> **Work to be completed**
Find the line with "Games Based on Books, Movies, or TV Shows" in the records below. Output exactly from there until after the line with "Similarly, when the", without pictures.

━━━━

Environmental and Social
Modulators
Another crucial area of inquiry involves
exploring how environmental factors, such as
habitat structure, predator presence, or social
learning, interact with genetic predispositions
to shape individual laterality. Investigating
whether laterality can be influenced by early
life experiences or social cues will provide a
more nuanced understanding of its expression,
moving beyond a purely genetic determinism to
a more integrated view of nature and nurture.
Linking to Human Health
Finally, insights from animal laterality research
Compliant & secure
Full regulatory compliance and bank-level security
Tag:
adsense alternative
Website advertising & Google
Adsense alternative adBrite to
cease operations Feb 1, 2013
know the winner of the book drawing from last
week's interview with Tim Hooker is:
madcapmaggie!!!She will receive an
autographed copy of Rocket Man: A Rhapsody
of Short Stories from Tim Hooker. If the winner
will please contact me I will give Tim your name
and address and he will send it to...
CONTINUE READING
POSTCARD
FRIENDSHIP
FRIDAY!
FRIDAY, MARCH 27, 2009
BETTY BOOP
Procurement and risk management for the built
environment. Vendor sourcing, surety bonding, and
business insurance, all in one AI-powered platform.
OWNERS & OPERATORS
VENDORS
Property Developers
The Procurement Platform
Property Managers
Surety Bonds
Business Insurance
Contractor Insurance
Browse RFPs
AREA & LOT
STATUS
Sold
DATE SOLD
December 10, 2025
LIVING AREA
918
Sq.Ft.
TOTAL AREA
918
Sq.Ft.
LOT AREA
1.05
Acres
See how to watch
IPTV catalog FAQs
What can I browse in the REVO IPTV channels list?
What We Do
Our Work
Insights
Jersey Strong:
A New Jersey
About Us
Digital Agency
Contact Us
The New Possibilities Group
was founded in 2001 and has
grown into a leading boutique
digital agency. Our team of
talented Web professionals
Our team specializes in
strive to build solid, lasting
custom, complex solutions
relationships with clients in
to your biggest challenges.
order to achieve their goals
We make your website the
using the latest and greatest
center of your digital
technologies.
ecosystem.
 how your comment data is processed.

━━━━

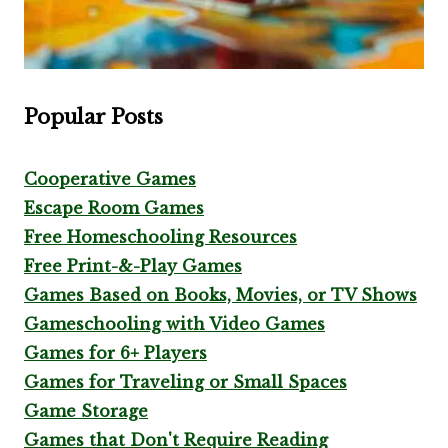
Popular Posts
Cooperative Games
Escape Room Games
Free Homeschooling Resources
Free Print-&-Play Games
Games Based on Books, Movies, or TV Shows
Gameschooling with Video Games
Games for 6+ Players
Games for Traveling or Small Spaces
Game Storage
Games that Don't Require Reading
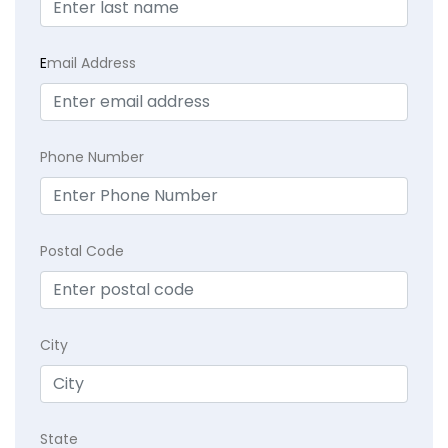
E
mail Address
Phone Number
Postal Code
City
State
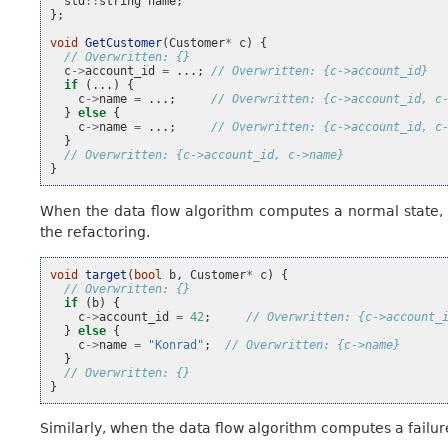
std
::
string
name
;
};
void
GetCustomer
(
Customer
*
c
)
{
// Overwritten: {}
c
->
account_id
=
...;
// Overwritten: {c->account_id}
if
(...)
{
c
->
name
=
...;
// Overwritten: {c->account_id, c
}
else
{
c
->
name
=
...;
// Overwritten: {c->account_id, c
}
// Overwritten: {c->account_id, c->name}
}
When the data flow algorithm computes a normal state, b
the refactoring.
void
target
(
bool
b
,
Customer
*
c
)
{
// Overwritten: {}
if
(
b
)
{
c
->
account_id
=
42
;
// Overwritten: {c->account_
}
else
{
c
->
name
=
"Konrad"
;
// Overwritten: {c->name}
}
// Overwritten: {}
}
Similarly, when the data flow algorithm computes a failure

━━━━

> **Answer section**
Games Based on Books, Movies, or TV Shows
Gameschooling with Video Games
Games for 6+ Players
Games for Traveling or Small Spaces
Game Storage
Games that Don't Require Reading
E
mail Address
Phone Number
Postal Code
City
State
std
::
string
name
;
};
void
GetCustomer
(
Customer
*
c
)
{
// Overwritten: {}
c
->
account_id
=
...;
// Overwritten: {c->account_id}
if
(...)
{
c
->
name
=
...;
// Overwritten: {c->account_id, c
}
else
{
c
->
name
=
...;
// Overwritten: {c->account_id, c
}
// Overwritten: {c->account_id, c->name}
}
When the data flow algorithm computes a normal state, b
the refactoring.
void
target
(
bool
b
,
Customer
*
c
)
{
// Overwritten: {}
if
(
b
)
{
c
->
account_id
=
42
;
// Overwritten: {c->account_
}
else
{
c
->
name
=
"Konrad"
;
// Overwritten: {c->name}
}
// Overwritten: {}
}
Similarly, when the data flow algorithm computes a failure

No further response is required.